"""

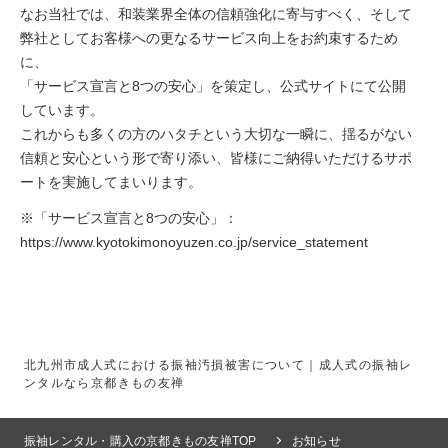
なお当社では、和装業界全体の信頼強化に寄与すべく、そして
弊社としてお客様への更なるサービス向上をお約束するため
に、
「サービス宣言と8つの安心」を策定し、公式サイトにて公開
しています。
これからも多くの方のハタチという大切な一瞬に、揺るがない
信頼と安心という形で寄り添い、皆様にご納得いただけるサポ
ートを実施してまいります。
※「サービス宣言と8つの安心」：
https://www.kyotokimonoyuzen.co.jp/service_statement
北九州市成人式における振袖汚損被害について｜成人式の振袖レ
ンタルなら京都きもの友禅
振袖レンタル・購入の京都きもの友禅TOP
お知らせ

"""
"""

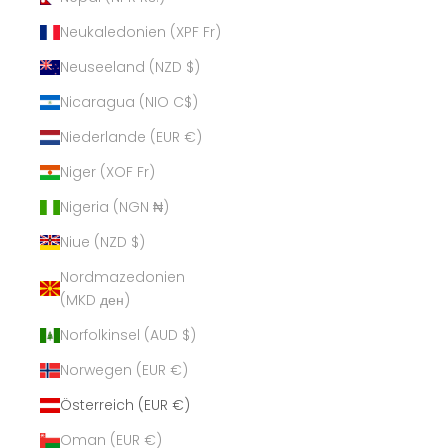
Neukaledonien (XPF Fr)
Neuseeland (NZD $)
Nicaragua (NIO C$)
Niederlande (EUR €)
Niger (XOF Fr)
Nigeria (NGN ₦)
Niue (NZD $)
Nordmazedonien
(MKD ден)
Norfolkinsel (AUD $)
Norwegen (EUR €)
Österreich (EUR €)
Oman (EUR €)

"""
"""

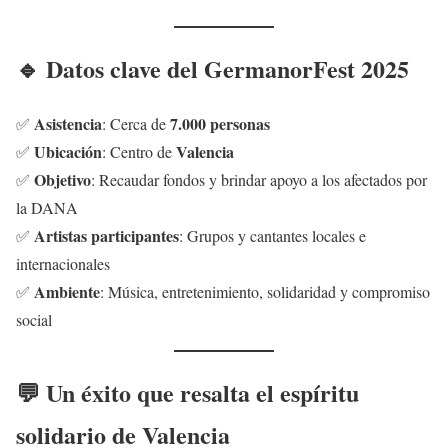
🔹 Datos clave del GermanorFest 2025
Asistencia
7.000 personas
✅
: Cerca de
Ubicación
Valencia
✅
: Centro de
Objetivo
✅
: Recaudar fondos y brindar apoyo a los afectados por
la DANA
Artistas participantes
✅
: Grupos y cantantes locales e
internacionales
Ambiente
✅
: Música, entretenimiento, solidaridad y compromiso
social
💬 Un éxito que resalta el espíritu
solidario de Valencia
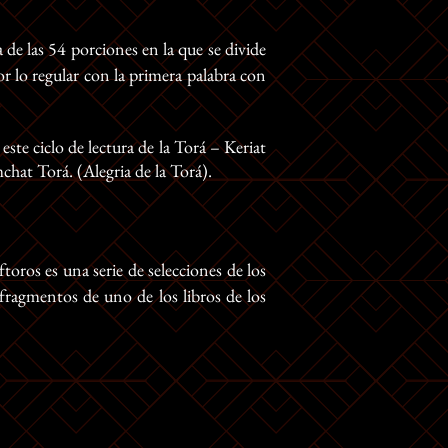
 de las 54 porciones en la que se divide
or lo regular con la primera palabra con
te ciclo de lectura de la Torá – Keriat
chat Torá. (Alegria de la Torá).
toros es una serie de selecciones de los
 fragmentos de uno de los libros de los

"""

WHAT YOU ARE ASKED TO DO:
Reply with only the number of lines in the entries that hold the word "Torá".

WRITTEN SOLUTION:
2